Nearly twenty years ago, WESPAC Advisors, LLC set out to develop a new approach to investment management to contend with what we saw as the new market reality – the boom and bust cycle from 1995–2002.
The world had changed, and WESPAC felt that investment management also had to change so we could continue to generate favorable returns while offering downside protection for our clients.
Since the time that we developed our dynamic approach, we were tested with yet another boom cycle from 2003–2007, the subsequent bust cycle in 2008, and now another boom cycle from 2009 through to today.
Our returns for our clients demonstrate the success of our dynamic approach across some violent markets.
The market environment after the 2008 Financial Crisis has continued to change. The link between economic and earnings fundamentals and the markets has become distorted. Central banks around the globe are shamelessly targeting asset prices with monetary policy. Corporations indulge in financial engineering and stock buybacks, clouding earnings performance. The markets are buffeted daily by the micro-boom and bust cycles caused by high-frequency trading.

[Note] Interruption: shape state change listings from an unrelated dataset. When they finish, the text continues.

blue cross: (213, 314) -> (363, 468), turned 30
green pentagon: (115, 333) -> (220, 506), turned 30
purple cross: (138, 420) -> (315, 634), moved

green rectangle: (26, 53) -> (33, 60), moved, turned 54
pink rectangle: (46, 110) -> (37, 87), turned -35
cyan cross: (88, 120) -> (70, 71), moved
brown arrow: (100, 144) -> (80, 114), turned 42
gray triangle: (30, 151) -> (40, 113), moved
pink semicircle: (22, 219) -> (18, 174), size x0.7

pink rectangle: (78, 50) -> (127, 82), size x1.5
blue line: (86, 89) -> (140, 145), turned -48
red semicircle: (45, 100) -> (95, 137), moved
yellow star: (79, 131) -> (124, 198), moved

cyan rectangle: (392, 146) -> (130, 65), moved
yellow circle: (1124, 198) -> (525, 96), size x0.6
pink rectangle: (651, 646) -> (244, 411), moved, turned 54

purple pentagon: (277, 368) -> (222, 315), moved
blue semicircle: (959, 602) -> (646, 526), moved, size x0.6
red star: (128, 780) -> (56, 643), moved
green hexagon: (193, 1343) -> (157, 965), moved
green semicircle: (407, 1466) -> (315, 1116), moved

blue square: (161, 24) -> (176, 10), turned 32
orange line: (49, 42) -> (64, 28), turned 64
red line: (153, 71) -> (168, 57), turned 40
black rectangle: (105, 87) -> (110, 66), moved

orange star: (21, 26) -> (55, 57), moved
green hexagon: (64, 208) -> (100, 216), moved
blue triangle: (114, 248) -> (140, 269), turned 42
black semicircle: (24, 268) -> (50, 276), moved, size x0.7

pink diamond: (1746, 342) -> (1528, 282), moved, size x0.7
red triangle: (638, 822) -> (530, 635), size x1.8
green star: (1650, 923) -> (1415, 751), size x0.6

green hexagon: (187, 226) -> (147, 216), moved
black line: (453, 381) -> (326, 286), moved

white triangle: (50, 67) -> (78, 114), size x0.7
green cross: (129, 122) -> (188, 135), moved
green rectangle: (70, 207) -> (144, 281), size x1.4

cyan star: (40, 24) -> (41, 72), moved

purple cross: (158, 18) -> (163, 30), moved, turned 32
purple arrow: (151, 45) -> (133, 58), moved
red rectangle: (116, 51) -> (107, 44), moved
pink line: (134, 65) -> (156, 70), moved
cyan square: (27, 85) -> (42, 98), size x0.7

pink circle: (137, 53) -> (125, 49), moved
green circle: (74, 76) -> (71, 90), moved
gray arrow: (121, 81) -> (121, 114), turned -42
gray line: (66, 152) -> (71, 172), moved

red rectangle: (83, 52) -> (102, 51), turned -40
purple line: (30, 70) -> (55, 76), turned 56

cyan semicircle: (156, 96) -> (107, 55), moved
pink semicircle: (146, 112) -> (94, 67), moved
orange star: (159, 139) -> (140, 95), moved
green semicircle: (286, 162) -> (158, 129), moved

The environment is getting even more challenging, every day.
The uncertainty and volatility of the markets over the past 20 years call into question conventional investment management. Most investment management strategies are based on predictions of the future and speculation about how securities will behave in that context.
WESPAC Advisors believes that a more flexible, tactical, and adaptive process is required to effectively manage assets in this environment.